EXERCISE: The job is to find each line of the records below that includes the word "Duden" and copy it.

[Data excerpts]
* * * * * * * * *

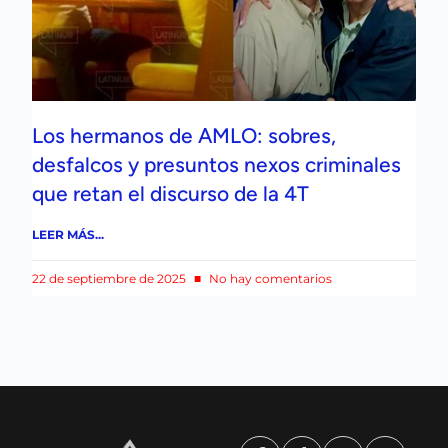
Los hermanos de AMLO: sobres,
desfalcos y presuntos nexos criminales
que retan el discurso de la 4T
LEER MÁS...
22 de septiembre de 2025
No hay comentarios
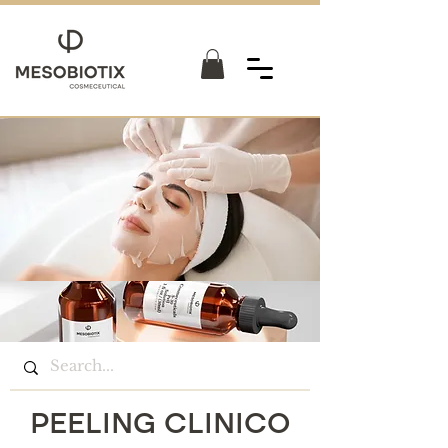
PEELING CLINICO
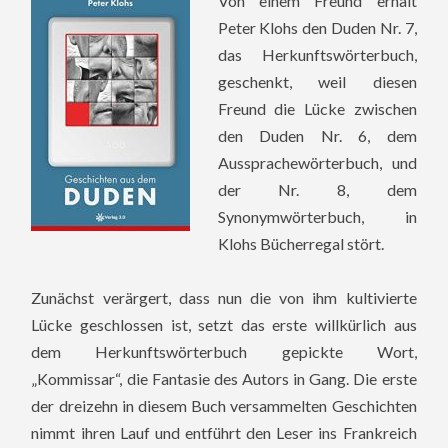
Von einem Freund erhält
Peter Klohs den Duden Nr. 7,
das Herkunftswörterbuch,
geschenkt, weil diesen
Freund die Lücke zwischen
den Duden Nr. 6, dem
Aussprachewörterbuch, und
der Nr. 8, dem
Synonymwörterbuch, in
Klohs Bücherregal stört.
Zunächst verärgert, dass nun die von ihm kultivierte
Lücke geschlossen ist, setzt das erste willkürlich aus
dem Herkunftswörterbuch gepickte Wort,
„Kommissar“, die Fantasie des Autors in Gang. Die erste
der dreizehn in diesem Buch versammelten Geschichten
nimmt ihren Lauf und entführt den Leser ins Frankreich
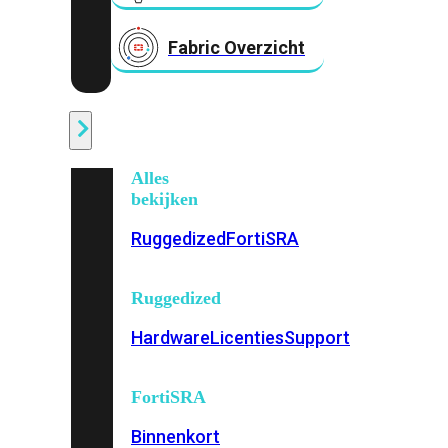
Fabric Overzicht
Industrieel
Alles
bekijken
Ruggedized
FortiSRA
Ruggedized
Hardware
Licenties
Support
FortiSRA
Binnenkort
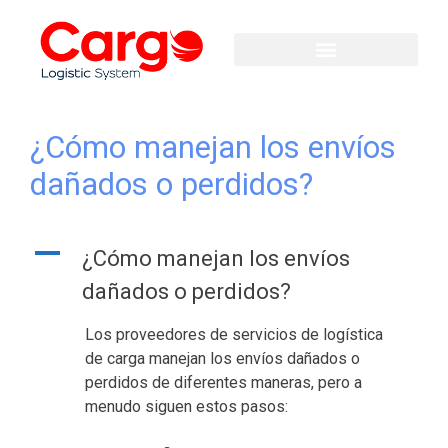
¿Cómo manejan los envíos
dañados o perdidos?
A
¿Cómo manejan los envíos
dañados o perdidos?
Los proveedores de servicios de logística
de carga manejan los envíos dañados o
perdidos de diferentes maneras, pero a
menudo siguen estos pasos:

* * * * * * * * *

SOLVED EXERCISE:
Peter Klohs den Duden Nr. 7,
den Duden Nr. 6, dem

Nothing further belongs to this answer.